Encryption is the name for hiding information using a cipher. If you send a secret message, you encrypt it; when you want to know what it says, you decrypt it.
Encryption is used everywhere. When you make a call on a cellphone, it's encrypted between your phone and the cellphone tower. If you load a webpage, the server encrypts the page before sending it to you. The passwords on your computer are stored encrypted.
In the past, ciphers were simple and easy to break. A lot has changed. Cryptographers, people who study codes and ciphers, have come up with ways of encrypting things that are probably unbreakable, even with very fast computers.
If you learn just a little about encryption, you can use it to defend your privacy.

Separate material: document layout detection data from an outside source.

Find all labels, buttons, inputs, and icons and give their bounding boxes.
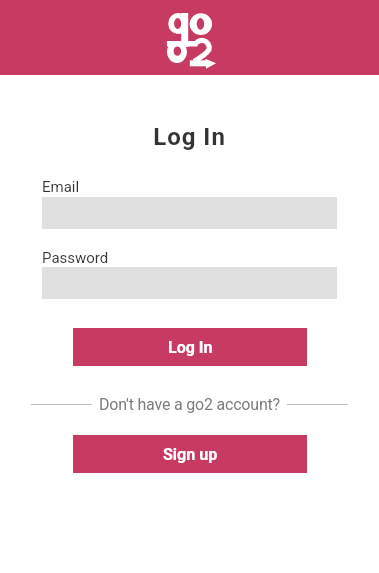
button[interactable]: Log In <box>73 328 307 366</box>
staticText: Sign up <box>163 445 218 464</box>
staticText: Email <box>42 178 80 196</box>
button[interactable]: Sign up <box>73 435 307 473</box>
staticText: Password <box>42 249 109 267</box>
staticText: Log In <box>0 123 379 151</box>
other: go2 logo <box>165 10 219 66</box>
staticText: Log In <box>168 338 213 357</box>
staticText: Don't have a go2 account? <box>99 395 280 414</box>
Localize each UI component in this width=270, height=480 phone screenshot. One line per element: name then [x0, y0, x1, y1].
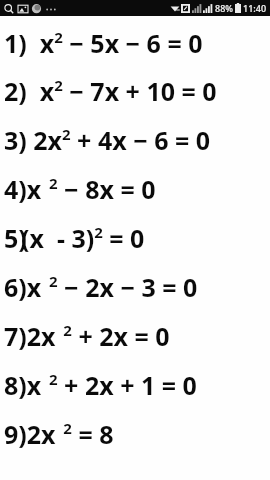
other: Quadratic equations worksheet: [0, 0, 270, 480]
button[interactable]: 7)2x 2 + 2x = 0: [0, 311, 270, 360]
button[interactable]: 2) x2 − 7x + 10 = 0: [0, 66, 270, 115]
staticText: 8)x 2 + 2x + 1 = 0: [4, 368, 197, 402]
button[interactable]: 8)x 2 + 2x + 1 = 0: [0, 360, 270, 409]
button[interactable]: 6)x 2 − 2x − 3 = 0: [0, 262, 270, 311]
staticText: 4)x 2 − 8x = 0: [4, 172, 156, 206]
staticText: 6)x 2 − 2x − 3 = 0: [4, 270, 198, 304]
staticText: 2) x2 − 7x + 10 = 0: [4, 74, 217, 108]
button[interactable]: 1) x2 − 5x − 6 = 0: [0, 16, 270, 66]
button[interactable]: 3) 2x2 + 4x − 6 = 0: [0, 115, 270, 164]
staticText: 11:40: [243, 2, 267, 14]
staticText: 7)2x 2 + 2x = 0: [4, 319, 170, 353]
staticText: 3) 2x2 + 4x − 6 = 0: [4, 123, 211, 157]
staticText: 88%: [215, 2, 233, 14]
staticText: (x - 3)2 = 0: [21, 221, 145, 255]
staticText: 9)2x 2 = 8: [4, 417, 114, 451]
button[interactable]: 9)2x 2 = 8: [0, 409, 270, 458]
staticText: 1) x2 − 5x − 6 = 0: [4, 26, 203, 60]
button[interactable]: 5): [0, 213, 270, 262]
staticText: 5): [4, 221, 27, 255]
button[interactable]: 4)x 2 − 8x = 0: [0, 164, 270, 213]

Keys, ciphers and all that
Imagine you want to send a secret messages with a friend. You think it'd be a good idea to mix the letters around so no one can figure what the words are. Before you send your message, you write up a piece of paper with your friend showing how the letters can be unscrambled. You and your friend now have a shared secret you can use to send encrypted message to one another: a key. Cryptographers would call this a symmetric-key encryption system.
This is a useful, but there's a problem. The key that lets people send secret messages also lets them read everything sent by other people. If you give a third person the key so he can send encrypted messages to you, your other friend would be able to read them. I hope you haven't said anything nasty about them!
There's another way. You can have a cipher that has two keys: one which can only be used to encrypt messages, and one which decrypts them. This means that a person can share a key around which lets everyone send them encrypted messages, while keeping the private key secret so only they can read them. This is called private key encryption.
Lots of different private key and symmetric key systems are used today. Some use special properties of numbers to work. This includes RSA, which we talk about later in this issue. Others use a mix of tables to substitute bytes -- the "letters" of the message -- and a complicated scheme to scramble everything. This includes AES, the cipher missionlibre.org used when it encrypted this article to send to you.
How to encrypt your e-mails and files
Computers make using encryption easy. Let's look at how to encrypt your e-mail first. If they're not encrypted, e-mails can be read by anyone who can get into any of the servers that handle your mail. As you saw in the article on threats to your privacy earlier in the issue, spy agencies make e-mail companies hand over the contents of people's e-mails. Encryption can stop them from getting what you write!
On GNU/Linux, one of the most popular e-mail programs is Thunderbird. It also runs on Windows and macOS. It makes it easy for you to encrypt your e-mails without thinking about it too much. You'll need to get it working so you can send and receive e-mail with it. Thunderbird will show you what to do.
Once you've got Thunderbird working, open its settings by clicking the gear icon at lower left. Click on 'end-to-end encryption' under your e-mail address.
Now to make the keys. Press 'add key'. Select 'create new openpgp key'.
Select 'Create new OpenPGP key':
Check the name and e-mail address are correct. You can choose when the key stops being good, if you want.
When everything looks good, press generate key. On the next, window press 'confirm'. It might take a while. Your computer has to do a lot of maths on some very big numbers to make your keys.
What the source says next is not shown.